I'd appreciate any help or insights you can provide to help me
address these issues.
Thank you.
Kind regards,
Brad
==========
$ slurmctld -Dvvvv
slurmctld: pidfile not locked, assuming no running daemon
slurmctld: debug3: Trying to load plugin
/usr/lib64/slurm/accounting_storage_none.so
slurmctld: Accounting storage NOT INVOKED plugin loaded
slurmctld: debug3: Success.
slurmctld: debug3: not enforcing associations and no list was given
so we are giving a blank list
slurmctld: debug2: No Assoc usage file (/tmp/assoc_usage) to recover
slurmctld: slurmctld version 2.3.1 started on cluster cluster
slurmctld: debug3: Trying to load plugin
/usr/lib64/slurm/crypto_munge.so
slurmctld: Munge cryptographic signature plugin loaded
slurmctld: debug3: Success.
slurmctld: debug3: Trying to load plugin
/usr/lib64/slurm/select_cons_res.so
slurmctld: Consumable Resources (CR) Node Selection plugin loaded
with argument 4
slurmctld: debug3: Success.
slurmctld: debug3: Trying to load plugin
/usr/lib64/slurm/preempt_none.so
slurmctld: preempt/none loaded
slurmctld: debug3: Success.
slurmctld: debug3: Trying to load plugin
/usr/lib64/slurm/checkpoint_none.so
slurmctld: debug3: Success.
slurmctld: Checkpoint plugin loaded: checkpoint/none
slurmctld: debug3: Trying to load plugin
/usr/lib64/slurm/jobacct_gather_none.so
slurmctld: Job accounting gather NOT_INVOKED plugin loaded
slurmctld: debug3: Success.
slurmctld: slurmctld running in background mode
slurmctld: debug3: _background_rpc_mgr pid = 32571
slurmctld: debug3: Trying to load plugin /usr/lib64/slurm/auth_munge.so
slurmctld: auth plugin for Munge (http://home.gna.org/munge/) loaded
slurmctld: debug3: Success.
slurmctld: error: Invalid RPC received 2030 while in standby mode
slurmctld: debug: Neither primary nor backup controller responding,
sleep and retry
slurmctld: error: Invalid RPC received 2030 while in standby mode
slurmctld: debug: Neither primary nor backup controller responding,
sleep and retry
slurmctld: error: Invalid RPC received 2030 while in standby mode
slurmctld: debug: Neither primary nor backup controller responding,
sleep and retry
...
I am trying to use slurm on a small cluster (master node + 5 compute
nodes). I am just getting started with slurm, so please forgive me
for bringing up what are likely very basic issues and problems. I
couldn't find relevant solutions by looking in the mailing list
archive or by googling.
platform: Linux CentOS v5
slurm: installed from rpms based on slurm-2.3.1.tar.bz2.

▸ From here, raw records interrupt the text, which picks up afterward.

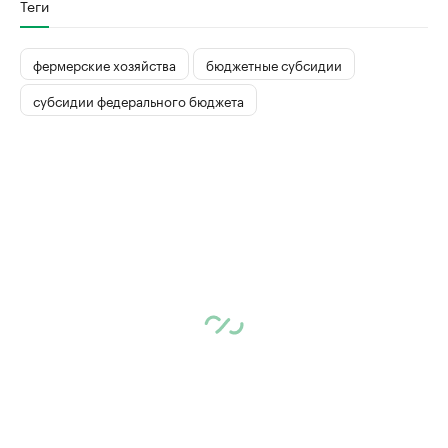
Теги
фермерские хозяйства
бюджетные субсидии
субсидии федерального бюджета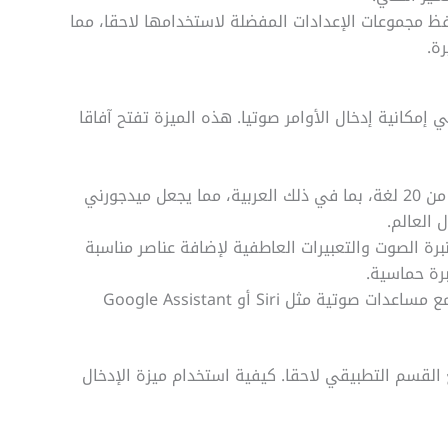
ظ مجموعات الإعدادات المفضلة لاستخدامها لاحقا، مما
ة.
ثر المزايا ثورية في Midjourney AI V7 هي إمكانية إدخال الأوامر صوتيا. هذه الميزة تفتح آفاقا
التعرف على اللغات المتعددة: يدعم النظام أكثر من 20 لغة، بما في ذلك العربية، مما يجعل ميدجورني
العالم.
رة الصوت والتعبيرات العاطفية لإضافة عناصر مناسبة
برة حماسية.
التكامل مع المساعدات الصوتية: إمكانية الربط مع مساعدات صوتية مثل Siri أو Google Assistant
القسم التطبيقي لاحقا. كيفية استخدام ميزة الإدخال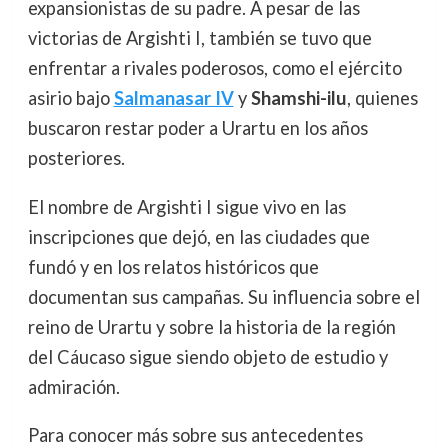
expansionistas de su padre. A pesar de las
victorias de Argishti I, también se tuvo que
enfrentar a rivales poderosos, como el ejército
asirio bajo
Salmanasar IV
y
Shamshi-ilu
, quienes
buscaron restar poder a Urartu en los años
posteriores.
El nombre de Argishti I sigue vivo en las
inscripciones que dejó, en las ciudades que
fundó y en los relatos históricos que
documentan sus campañas. Su influencia sobre el
reino de Urartu y sobre la historia de la región
del Cáucaso sigue siendo objeto de estudio y
admiración.
Para conocer más sobre sus antecedentes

I installed munge-0.5.10 and it appears to be working on the master
and all of the compute nodes.
I have the ip addresses of the master node ('master') and compute
nodes ('cn1',...,'cn5') in /etc/hosts. The main machine ('bioshock')
has two network interfaces and I can successfully ping the master
node and all of the compute nodes from it.
I have the line 'ControlMachine=master' in my slurm.conf file.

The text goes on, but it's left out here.